Once accepted into a PhD program, it takes an average of four years to complete for those who already have a bachelor’s degree. If the student has an applicable master’s degree or transfer credits, it can take as little as two years to complete a PhD program. Other requirements that may be asked of students include dissertations, research papers, thesis statements, and/or other related items.
6) Where Can I Find PhD Program Scholarships and Grants?
Because paying for a PhD program can be costly, we have listed a few scholarship, grant, and other funding opportunities below.
- FAFSA: Whether undergraduate or graduate student, the Free Application for Federal Student Aid is a must and can connect students with loads of funding. The form is also required by many other scholarship and grant programs.

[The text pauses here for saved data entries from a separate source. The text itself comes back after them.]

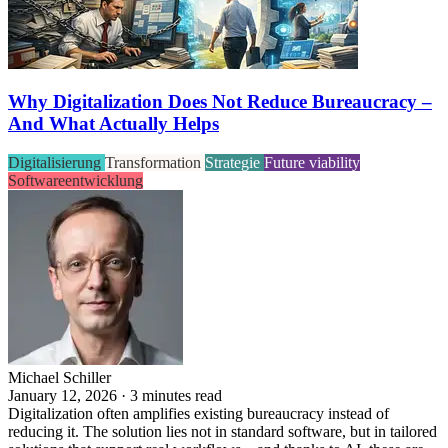
Why Digitalization Does Not Reduce Bureaucracy –
And What Actually Helps
Digitalisierung
Transformation
Strategie
Future viability
Softwareentwicklung
Michael Schiller
January 12, 2026 · 3 minutes read
Digitalization often amplifies existing bureaucracy instead of
reducing it. The solution lies not in standard software, but in tailored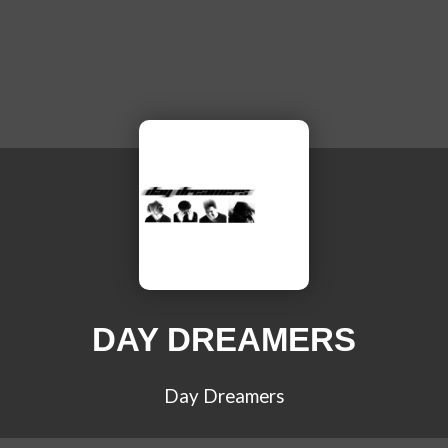
DAY DREAMERS
Day Dreamers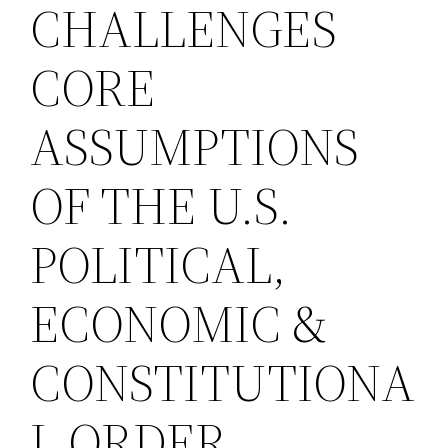
CHALLENGES
CORE
ASSUMPTIONS
OF THE U.S.
POLITICAL,
ECONOMIC &
CONSTITUTIONA
L ORDER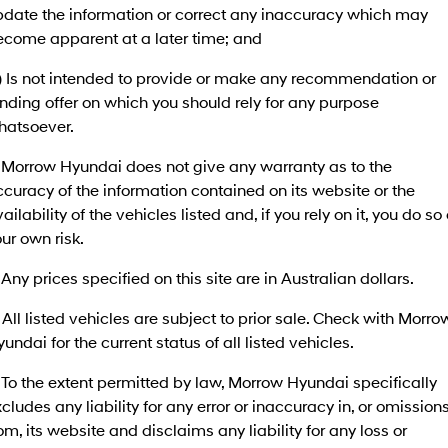
pdate the information or correct any inaccuracy which may
SANTA FE Hybrid
PALISADE
Service
Parts
ecome apparent at a later time; and
Hyundai Guaranteed Future Value
Car of the Year 2025.
Do Big Things.
c) Is not intended to provide or make any recommendation or
Book a Service Online
Hyundai Finance
Hyundai Genuine Parts
More
i30 N Line
i30 Sedan
Available now.
Remarkable is just the start.
nding offer on which you should rely for any purpose
hatsoever.
Hyundai Warranty
Pre-Paid
Accessories
Contact Us
i30 Sedan Hybrid
i30 Sedan N Line
Remarkable is just the start.
Remarkable is just the start.
. Morrow Hyundai does not give any warranty as to the
Hyundai Servicing
Insurance
About Us
curacy of the information contained on its website or the
TUCSON
INSTER
ailability of the vehicles listed and, if you rely on it, you do so 
More dynamic than ever.
All-in on a new chapter.
myHyundaiCare.
Careers
ur own risk.
IONIQ 5 N
IONIQ 9
XRT Option Packs
Winner of Wheels Car of the Year.
Meet the newest addition to our
 Any prices specified on this site are in Australian dollars.
EV range, coming soon.
Sat Nav Plan
 All listed vehicles are subject to prior sale. Check with Morro
SONATA N Line
i20 N
undai for the current status of all listed vehicles.
Every sense. Accelerated.
Never just drive.
Roadside Support
 To the extent permitted by law, Morrow Hyundai specifically
i30 N
i30 Sedan N
Available now.
Never just drive.
Recall
cludes any liability for any error or inaccuracy in, or omission
om, its website and disclaims any liability for any loss or
IONIQ 5 N
STARIA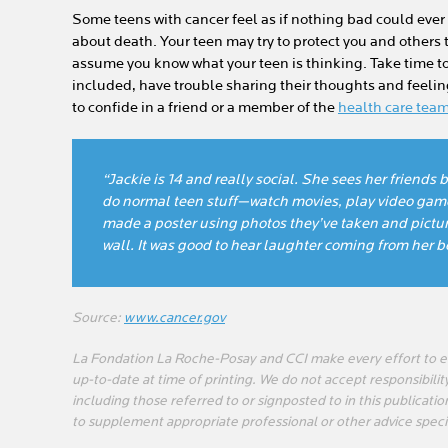
Some teens with cancer feel as if nothing bad could ever
about death. Your teen may try to protect you and others t
assume you know what your teen is thinking. Take time t
included, have trouble sharing their thoughts and feelin
to confide in a friend or a member of the
health care tea
“Jackie is 14 and really social. She sees her friend
do normal teen stuff—watch movies, play video gam
made a poster using photos they’ve taken and pictu
wall. It was good to hear laughter coming from her 
Source:
www.cancer.gov
La Fondation La Roche-Posay and CCI make every effort to en
up-to-date at time of printing. We do not accept responsibility
including those referred to or signposted to in this publicatio
to supplement appropriate professional or other advice speci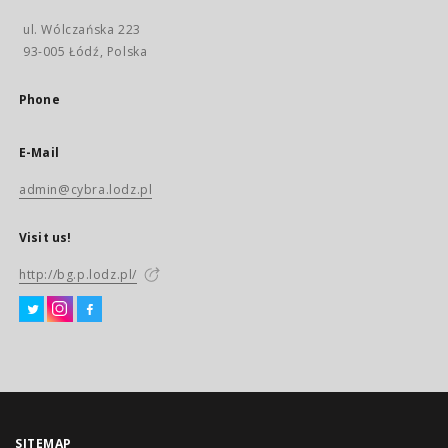
ul. Wólczańska 223
93-005 Łódź, Polska
Phone
E-Mail
admin@cybra.lodz.pl
Visit us!
http://bg.p.lodz.pl/
SITEMAP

- Federal Pell Grant: Although filling out the above can let you know if you are eligible for a Pell Grant, it is still important to know what it is. The Pell Grant provides need-based grants to low-income undergraduate and certain graduate students to promote access to postsecondary education. Visit the site to learn more about the requirements.

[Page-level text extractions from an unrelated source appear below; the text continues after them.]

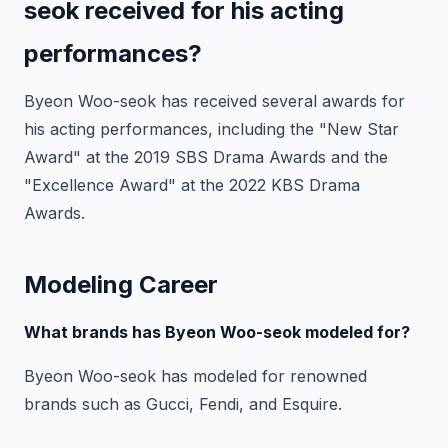
seok received for his acting
performances?
Byeon Woo-seok has received several awards for
his acting performances, including the "New Star
Award" at the 2019 SBS Drama Awards and the
"Excellence Award" at the 2022 KBS Drama
Awards.
Modeling Career
What brands has Byeon Woo-seok modeled for?
Byeon Woo-seok has modeled for renowned
brands such as Gucci, Fendi, and Esquire.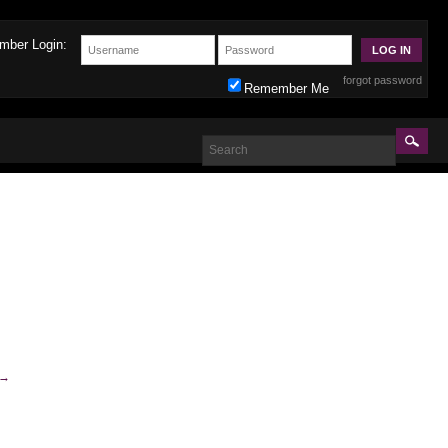
mber Login:
forgot password
Remember Me
→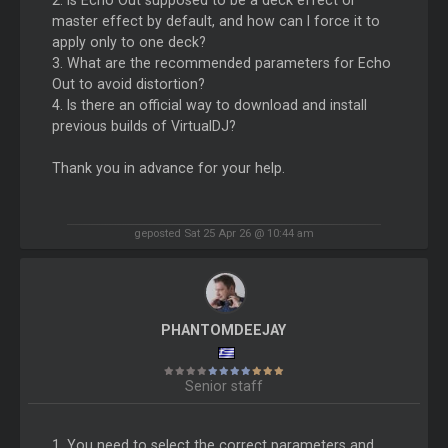
2. Is Echo Out supposed to be a deck effect or
master effect by default, and how can I force it to
apply only to one deck?
3. What are the recommended parameters for Echo
Out to avoid distortion?
4. Is there an official way to download and install
previous builds of VirtualDJ?
Thank you in advance for your help.
geposted Sat 25 Apr 26 @ 10:44 am
PHANTOMDEEJAY
Senior staff
1. You need to select the correct parameters and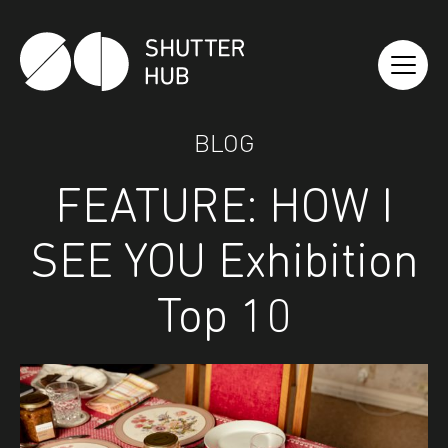
Shutter Hub
BLOG
FEATURE: HOW I
SEE YOU Exhibition
Top 10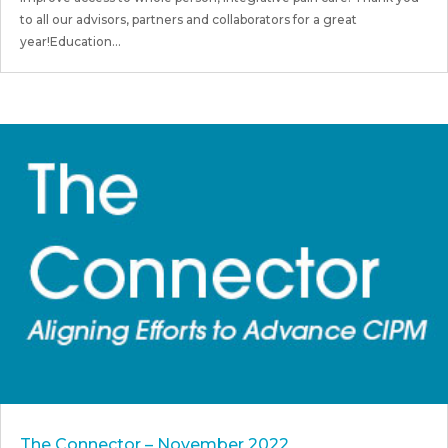
to all our advisors, partners and collaborators for a great
year!Education...
The Connector – November 2022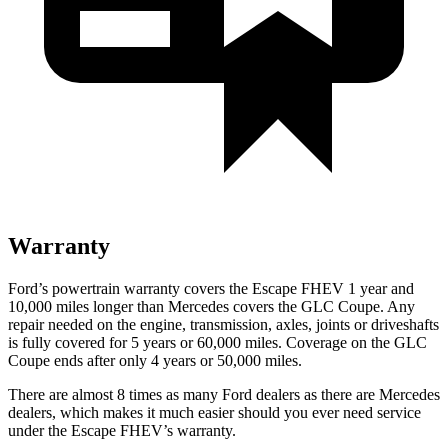
Warranty
Ford’s powertrain warranty covers the Escape FHEV 1 year and
10,000 miles longer than Mercedes covers the GLC Coupe. Any
repair needed on the engine, transmission, axles, joints or driveshafts
is fully covered for 5 years or 60,000 miles. Coverage on the GLC
Coupe ends after only 4 years or 50,000 miles.
There are almost 8 times as many Ford dealers as there are
Mercedes
dealers, which makes
it much easier should you ever need service
under the Escape FHEV’s warranty.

- National SMART Grant: The National Science and Mathematics Access to Retain Talent Grant is available during undergraduate study to at least half-time students who are eligible for the Federal Pell Grant and who are majoring in physical, life, or computer sciences, mathematics, technology, engineering or a critical foreign language.

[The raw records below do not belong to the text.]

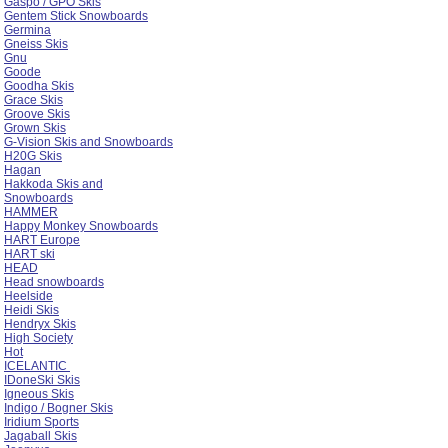
Gaspo / GPO Skis
Gentem Stick Snowboards
Germina
Gneiss Skis
Gnu
Goode
Goodha Skis
Grace Skis
Groove Skis
Grown Skis
G-Vision Skis and Snowboards
H20G Skis
Hagan
Hakkoda Skis and
Snowboards
HAMMER
Happy Monkey Snowboards
HART Europe
HART ski
HEAD
Head snowboards
Heelside
Heidi Skis
Hendryx Skis
High Society
Hot
ICELANTIC
IDoneSki Skis
Igneous Skis
Indigo / Bogner Skis
Iridium Sports
Jagaball Skis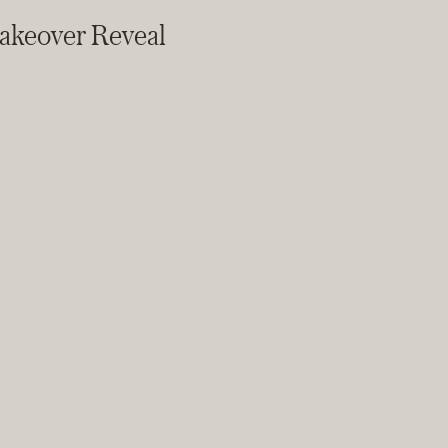
akeover Reveal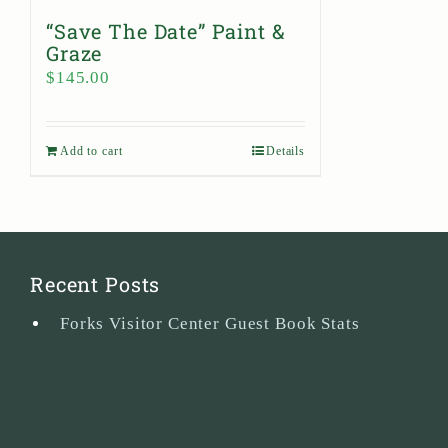
“Save The Date” Paint &
Graze
$
145.00
Add to cart
Details
Recent Posts
Forks Visitor Center Guest Book Stats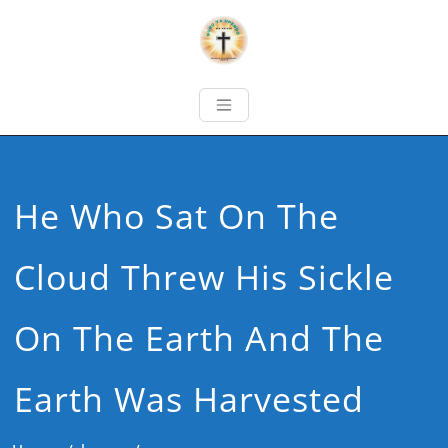
He Who Sat On The
Cloud Threw His Sickle
On The Earth And The
Earth Was Harvested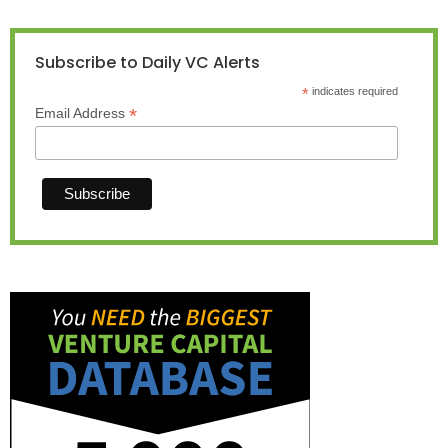
Subscribe to Daily VC Alerts
*
indicates required
*
Email Address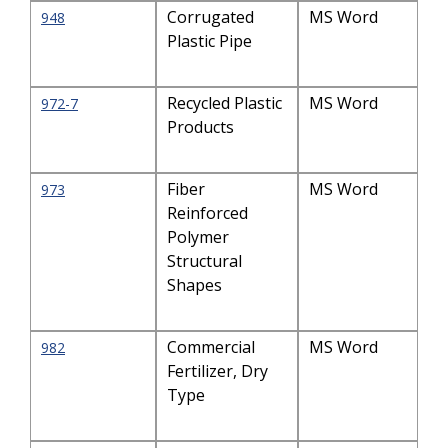
Corrugated
MS Word
948
Plastic Pipe
Recycled Plastic
MS Word
972-7
Products
Fiber
MS Word
973
Reinforced
Polymer
Structural
Shapes
Commercial
MS Word
982
Fertilizer, Dry
Type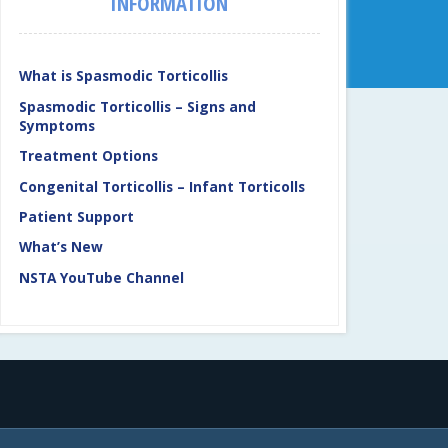
INFORMATION
What is Spasmodic Torticollis
Spasmodic Torticollis – Signs and
Symptoms
Treatment Options
Congenital Torticollis – Infant Torticolls
Patient Support
What’s New
NSTA YouTube Channel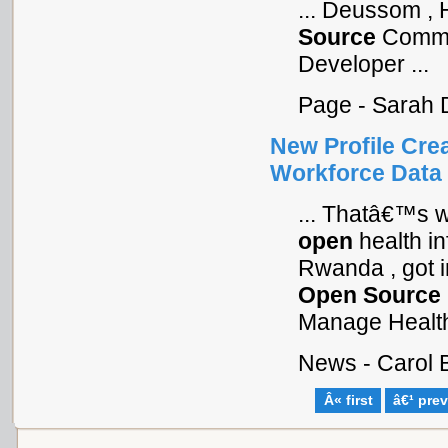
... Deussom , 
Source
Commun
Developer ...
Page - Sarah 
New Profile Crea
Workforce Data
... Thatâ€™s w
open
health i
Rwanda , got in
Open
Source
Manage Health 
News - Carol 
Â« first
â€¹ pre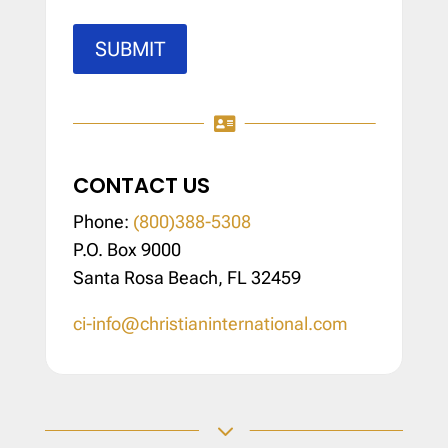
SUBMIT

CONTACT US
Phone:
(800)388-5308
P.O. Box 9000
Santa Rosa Beach, FL 32459
ci-info@christianinternational.com
3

- Microsoft PhD Scholarship: This technological giant awards scholarships to students interested in contributing to the world of science and computing.
- ABA Scholarships The American Bar Association offers several awards, fellowships, and scholarships to those looking to go into law.
- AMA Scholarships: If looking to go into medicine, the American Medical Association offers scholarships. There are also other resources for medical students and educators.
- Tylenol Scholarship: You don’t have to be in a PhD program for doctors to be eligible for this scholarship. The makers of Tylenol are offering 40 scholarships to students pursuing an education in the many areas of the medical field.
- AES Scholarships: This scholarship is for engineering students. All that needs to be done to apply for the current offering is to answer a question in an essay.
- Fast Web: If all else fails, a search at a scholarship matching site like this one can be immensely helpful. Simply create a free profile to begin searching scholarships immediately.
Although applying for scholarships and grants can be a lengthy and sometimes fruitless process, there may be funding available if you qualify. While scholarships are competitive and are awarded to only a few students, grants are available for those who qualify. Best of all, neither have to be paid back as long as the student graduates, keeps a respectable GPA, or any other requirements the scholarship or grant might come with.
The best place to begin a search for scholarships and grants for a PhD program is the financial aid office of the school awarding the degree. Even if you are not currently enrolled, the office can still tell you what tuition costs, what funding is available, and what the out of pocket costs will be. Be sure to also utilize the financial aid and/or counseling office of your school to help fill out forms, write essays, and have questions answered.